CREATE TABLE IF NOT EXISTS partsupp (
    ps_partkey INTEGER NOT NULL, 
    ps_suppkey INTEGER NOT NULL, 
    ps_availqty INTEGER NOT NULL, 
    ps_supplycost DECIMALV3(15, 2) NOT NULL, 
    ps_comment VARCHAR(199) NOT NULL
  )
DUPLICATE KEY(ps_partkey, ps_suppkey)
DISTRIBUTED BY HASH(ps_partkey) BUCKETS 3;


INSERT INTO partsupp VALUES     
(2, 3, 9, 10.01, 'supply1'),     
(4, 3, 9, 10.01, 'supply2'),     
(5, 6, 9, 10.01, 'supply3'),     
(6, 5, 10, 11.01, 'supply4');

In this example, the o_ordertime field in the orders table is the partition field, with type DATETIME, partitioned by day.
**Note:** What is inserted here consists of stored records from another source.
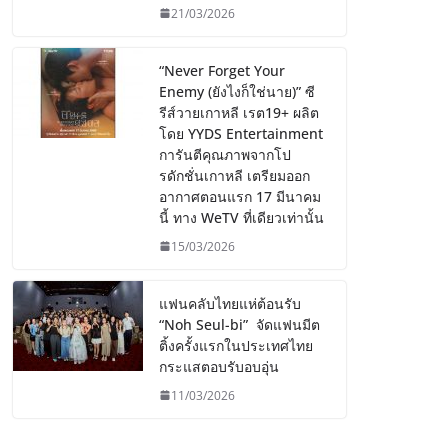
21/03/2026
“Never Forget Your
Enemy (ยังไงก็ใช่นาย)” ซี
รีส์วายเกาหลี เรต19+ ผลิต
โดย YYDS Entertainment
การันตีคุณภาพจากโป
รดักชั่นเกาหลี เตรียมออก
อากาศตอนแรก 17 มีนาคม
นี้ ทาง WeTV ที่เดียวเท่านั้น
15/03/2026
แฟนคลับไทยแห่ต้อนรับ
“Noh Seul-bi” จัดแฟนมีต
ติ้งครั้งแรกในประเทศไทย
กระแสตอบรับอบอุ่น
11/03/2026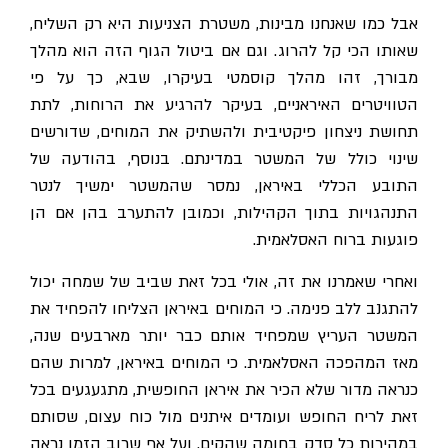
אבל כמו שאנחנו מבינות, משטרת הצניעות היא רק השליח,
שאותו הכי קל להרוג. וגם אם ביטול הגוף הזה הוא מהלך
מבורך, זהו מהלך קוסמטי בעיקרו, שבא, כך על פי
הטוויטרים האיראניים, בעיקר להרגיע את הרוחות, לתת
תחושת ניצחון פיקטיבית ולהשתיק את המוחים, שדורשים
שינוי כולל של המשטר במדינתם. בנוסף, בהודעה של
התובע הכללי באיראן, נמסר שהמשטר ימשיך לנטר
התנהגויות בתוך הקהילות, וכמובן להתערב בהן אם הן
פוגעות ברוח האסלאמית.
ואחרי שאמרנו את זה, אולי בכל זאת שביב של שמחה יכול
להתגנב ללב פנימה. כי המוחים באיראן הצליחו להפחיד את
המשטר העריץ שמפחיד אותם כבר יותר מארבעים שנה,
מאז המהפכה האסלאמית. כי המוחים באיראן, למרות שהם
כנראה מדור שלא הכיר את איראן החופשית, מתגעגעים בכל
זאת לריח החופש ועומדים איתנים מול כוח עצום, שסותם
במהירות כל סדק בחומה שהקים. ועל אף שרוב הזמן נראה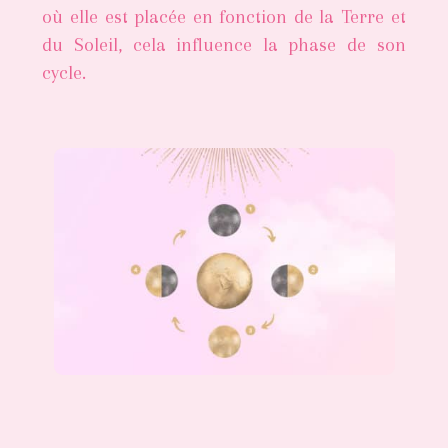
où elle est placée en fonction de la Terre et
du Soleil, cela influence la phase de son
cycle.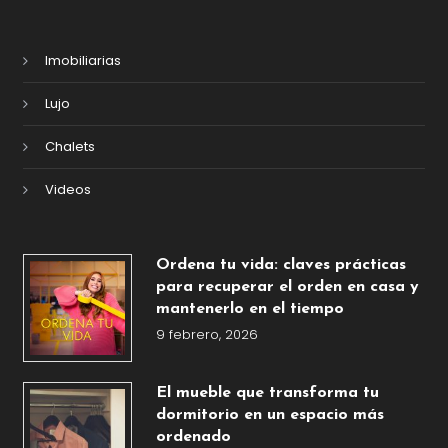
Imobiliarias
Lujo
Chalets
Videos
Ordena tu vida: claves prácticas
para recuperar el orden en casa y
mantenerlo en el tiempo
9 febrero, 2026
El mueble que transforma tu
dormitorio en un espacio más
ordenado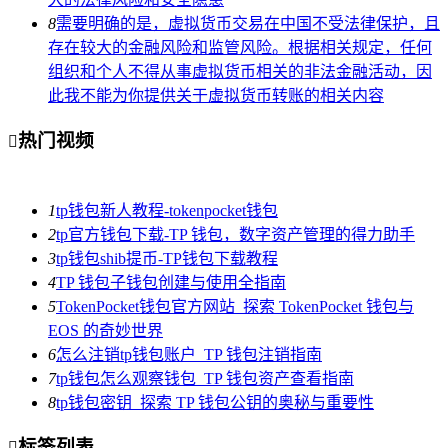
8
需要明确的是，虚拟货币交易在中国不受法律保护，且
存在较大的金融风险和监管风险。根据相关规定，任何
组织和个人不得从事虚拟货币相关的非法金融活动，因
此我不能为你提供关于虚拟货币转账的相关内容
热门视频

1
tp钱包新人教程-tokenpocket钱包
2
tp官方钱包下载-TP 钱包，数字资产管理的得力助手
3
tp钱包shib提币-TP钱包下载教程
4
TP 钱包子钱包创建与使用全指南
5
TokenPocket钱包官方网站_探索 TokenPocket 钱包与
EOS 的奇妙世界
6
怎么注销tp钱包账户_TP 钱包注销指南
7
tp钱包怎么观察钱包_TP 钱包资产查看指南
8
tp钱包密钥_探索 TP 钱包公钥的奥秘与重要性
标签列表
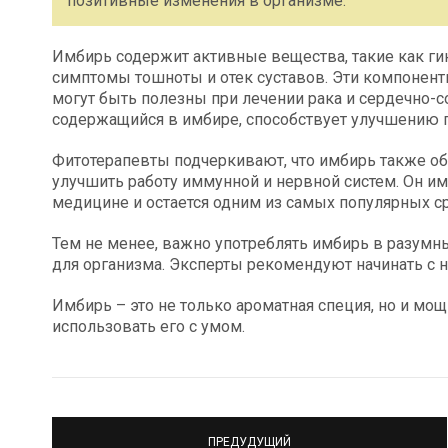
позитивные изменения в организме.
Имбирь содержит активные вещества, такие как ги
симптомы тошноты и отек суставов. Эти компоне
могут быть полезны при лечении рака и сердечно-с
содержащийся в имбире, способствует улучшению 
Фитотерапевты подчеркивают, что имбирь также о
улучшить работу иммунной и нервной систем. Он и
медицине и остается одним из самых популярных с
Тем не менее, важно употреблять имбирь в разумн
для организма. Эксперты рекомендуют начинать с н
Имбирь – это не только ароматная специя, но и м
использовать его с умом.
ПРЕДУДУЩИЙ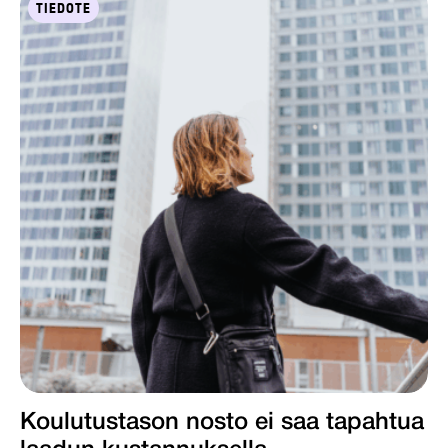
TIEDOTE
Koulutustason nosto ei saa tapahtua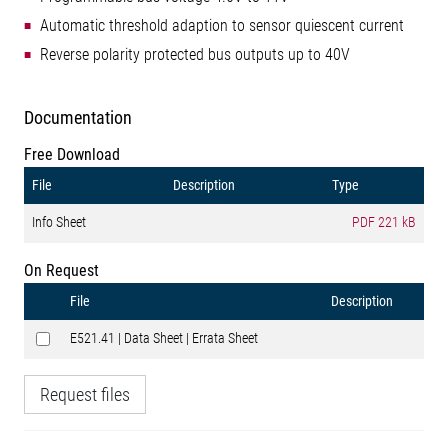
Automatic threshold adaption to sensor quiescent current
Reverse polarity protected bus outputs up to 40V
Documentation
Free Download
File
Description
Type
Info Sheet
PDF
221 kB
On Request
File
Description
E521.41 | Data Sheet | Errata Sheet
Request files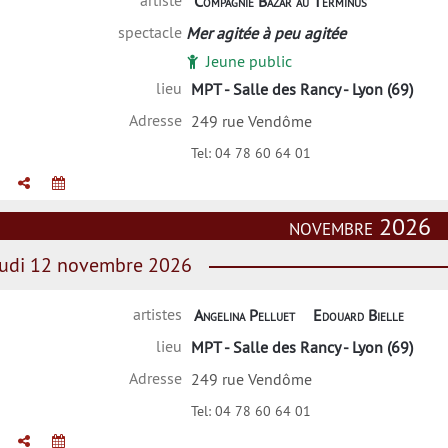
artiste
Compagnie Bazar au Terminus
spectacle
Mer agitée à peu agitée
Jeune public
lieu
MPT - Salle des Rancy - Lyon (69)
Adresse
249 rue Vendôme
Tel:
04 78 60 64 01
novembre 2026
udi 12 novembre 2026
artistes
Angelina Pelluet
Edouard Bielle
lieu
MPT - Salle des Rancy - Lyon (69)
Adresse
249 rue Vendôme
Tel:
04 78 60 64 01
The main query is based on a "day" granularity:

SELECT 
  l_linestatus, 
  sum(
    l_extendedprice * (1 - l_discount)
  ) AS revenue, 
  ps_partkey 
FROM 
  lineitem 
  LEFT JOIN partsupp ON l_partkey = ps_partkey 
  and l_suppkey = ps_suppkey 
WHERE 
  date_trunc(l_ordertime, 'day') <= DATE '2024-05-25' 
  AND date_trunc(l_ordertime, 'day') >= DATE '2024-05-05' 
GROUP BY 
  l_linestatus, 
  ps_partkey;

To avoid refreshing too many partitions each time in the materialized view, the partition granularity can be consistent with the base table orders, also partitioning by "day".

The materialized view's definition SQL can use "day" granularity and aggregate data by "day":

CREATE MATERIALIZED VIEW rollup_partition_mv 
BUILD IMMEDIATE REFRESH AUTO ON MANUAL 
partition by(order_date) 
DISTRIBUTED BY RANDOM BUCKETS 2 
AS 
SELECT 
  l_linestatus, 
  sum(
    l_extendedprice * (1 - l_discount)
  ) AS revenue, 
  ps_partkey, 
  date_trunc(l_ordertime, 'day') as order_date 
FROM 
  lineitem 
  LEFT JOIN partsupp ON l_partkey = ps_partkey 
  and l_suppkey = ps_suppkey 
GROUP BY 
  l_linestatus, 
  ps_partkey, 
  date_trunc(l_ordertime, 'day');

How to Use Materialized Views to Accelerate Queries

To use materialized views for query acceleration, first check the profile file to find the operation that consumes the most time in a query, which usually appears in Join, Aggregate, Filter, or Calculated Expressions.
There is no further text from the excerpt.